Technically, yes. The way Socrates was technically a teacher. He never taught anyone anything. He just asked questions until people realized they didn't know what they thought they knew. Then they got annoyed. Then they sentenced him to death.
We're hoping for better engagement metrics.
Why don't articles have conclusions?
Because the moment you write a conclusion, the reader stops thinking. "Ah, so the answer is X." Problem filed, brain closed, next tab.
Socrates called it aporia. That productive discomfort when you realize your certainty was thinner than you thought. We call it the whole point.
Are you selling something?
No courses. No community. No Discord server. No cohort. No masterclass. No "unlock your potential" energy.
There's a paid Substack tier if you want the weekly briefing. That's it. Socrates didn't sell courses. He just showed up and made people uncomfortable. We're doing the same, just with better wifi.
Who is this for?
Engineers, architects, and tech leaders who suspect that "best practices" sometimes means "things we stopped questioning." People who have sat in meetings where everyone nodded and nobody asked why.

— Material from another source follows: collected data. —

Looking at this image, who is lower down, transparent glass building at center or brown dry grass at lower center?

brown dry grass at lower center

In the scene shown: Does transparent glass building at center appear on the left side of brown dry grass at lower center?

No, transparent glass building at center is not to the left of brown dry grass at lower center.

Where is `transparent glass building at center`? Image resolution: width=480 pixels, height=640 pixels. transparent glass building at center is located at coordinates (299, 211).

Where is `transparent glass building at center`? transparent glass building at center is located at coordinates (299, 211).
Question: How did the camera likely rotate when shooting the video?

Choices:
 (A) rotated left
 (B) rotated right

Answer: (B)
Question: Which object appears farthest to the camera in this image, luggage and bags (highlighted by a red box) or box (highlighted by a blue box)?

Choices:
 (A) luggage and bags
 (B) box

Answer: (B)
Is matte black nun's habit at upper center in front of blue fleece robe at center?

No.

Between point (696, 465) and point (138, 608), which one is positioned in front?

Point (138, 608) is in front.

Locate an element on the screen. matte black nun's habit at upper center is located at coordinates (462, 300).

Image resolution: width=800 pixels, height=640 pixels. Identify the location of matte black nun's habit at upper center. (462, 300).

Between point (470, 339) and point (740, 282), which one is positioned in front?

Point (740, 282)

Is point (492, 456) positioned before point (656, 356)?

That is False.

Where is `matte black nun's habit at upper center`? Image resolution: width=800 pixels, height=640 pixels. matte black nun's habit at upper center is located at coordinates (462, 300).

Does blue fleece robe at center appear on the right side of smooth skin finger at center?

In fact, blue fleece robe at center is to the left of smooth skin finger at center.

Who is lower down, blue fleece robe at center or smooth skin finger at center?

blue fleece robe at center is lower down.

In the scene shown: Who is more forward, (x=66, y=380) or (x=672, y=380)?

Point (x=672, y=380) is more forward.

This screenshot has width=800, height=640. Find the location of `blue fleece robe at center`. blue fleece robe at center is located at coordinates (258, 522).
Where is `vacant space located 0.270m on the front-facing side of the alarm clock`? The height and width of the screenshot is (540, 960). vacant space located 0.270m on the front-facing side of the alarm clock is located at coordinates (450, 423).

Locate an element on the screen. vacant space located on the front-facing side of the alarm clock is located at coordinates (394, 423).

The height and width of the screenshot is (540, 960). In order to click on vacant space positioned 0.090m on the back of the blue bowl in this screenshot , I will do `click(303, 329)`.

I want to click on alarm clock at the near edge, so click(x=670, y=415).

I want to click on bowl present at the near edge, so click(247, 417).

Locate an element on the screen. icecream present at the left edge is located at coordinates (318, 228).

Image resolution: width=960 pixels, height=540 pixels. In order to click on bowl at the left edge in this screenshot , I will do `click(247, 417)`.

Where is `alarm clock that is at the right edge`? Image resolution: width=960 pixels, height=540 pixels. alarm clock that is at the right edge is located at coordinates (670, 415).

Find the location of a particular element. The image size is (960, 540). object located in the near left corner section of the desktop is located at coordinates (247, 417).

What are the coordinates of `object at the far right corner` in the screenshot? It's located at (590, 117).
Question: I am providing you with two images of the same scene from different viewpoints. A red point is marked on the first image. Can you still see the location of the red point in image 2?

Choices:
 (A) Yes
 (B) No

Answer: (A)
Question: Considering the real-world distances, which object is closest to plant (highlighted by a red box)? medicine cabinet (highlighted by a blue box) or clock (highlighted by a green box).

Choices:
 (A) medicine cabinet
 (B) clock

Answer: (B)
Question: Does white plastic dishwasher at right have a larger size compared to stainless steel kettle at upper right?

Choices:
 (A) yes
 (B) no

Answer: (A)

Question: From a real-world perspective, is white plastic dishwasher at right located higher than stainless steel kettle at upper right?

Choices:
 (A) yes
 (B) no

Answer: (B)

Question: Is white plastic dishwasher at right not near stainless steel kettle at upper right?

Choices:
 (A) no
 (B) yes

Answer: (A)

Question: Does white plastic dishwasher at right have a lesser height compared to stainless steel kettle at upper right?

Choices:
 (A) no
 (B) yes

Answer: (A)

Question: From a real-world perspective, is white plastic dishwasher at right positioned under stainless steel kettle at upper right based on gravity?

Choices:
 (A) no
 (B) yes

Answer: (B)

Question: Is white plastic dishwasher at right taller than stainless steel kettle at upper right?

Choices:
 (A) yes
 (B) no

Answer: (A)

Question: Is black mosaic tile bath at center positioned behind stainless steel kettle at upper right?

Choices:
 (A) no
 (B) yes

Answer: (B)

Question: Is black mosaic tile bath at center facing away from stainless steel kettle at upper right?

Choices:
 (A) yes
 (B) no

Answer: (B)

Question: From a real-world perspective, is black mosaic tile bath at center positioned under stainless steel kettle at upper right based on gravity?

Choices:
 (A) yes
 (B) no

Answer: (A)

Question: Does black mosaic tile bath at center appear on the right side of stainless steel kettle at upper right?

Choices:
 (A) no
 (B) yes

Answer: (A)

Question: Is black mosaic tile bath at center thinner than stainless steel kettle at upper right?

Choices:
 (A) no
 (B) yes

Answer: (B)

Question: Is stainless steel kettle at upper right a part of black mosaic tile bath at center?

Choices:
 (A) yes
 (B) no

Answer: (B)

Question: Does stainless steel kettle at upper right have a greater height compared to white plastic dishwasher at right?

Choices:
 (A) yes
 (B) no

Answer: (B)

If you've ever agreed with a technical decision out loud while silently thinking "but why?"... you're home.
Who writes this?
An IT Architect who got tired of seeing the same problems dressed up as different problems. The articles come from real situations, real companies, real decisions. Names changed, patterns unchanged.
Can I read on Medium or Substack instead?
Yes. Articles appear on Medium and Substack too. But this site is the canonical source. It's where the questions live permanently.
I have an answer to one of your articles.
That's not a question. But sure. Write it up. If your answer survives three rounds of "but why?", it might actually be an answer.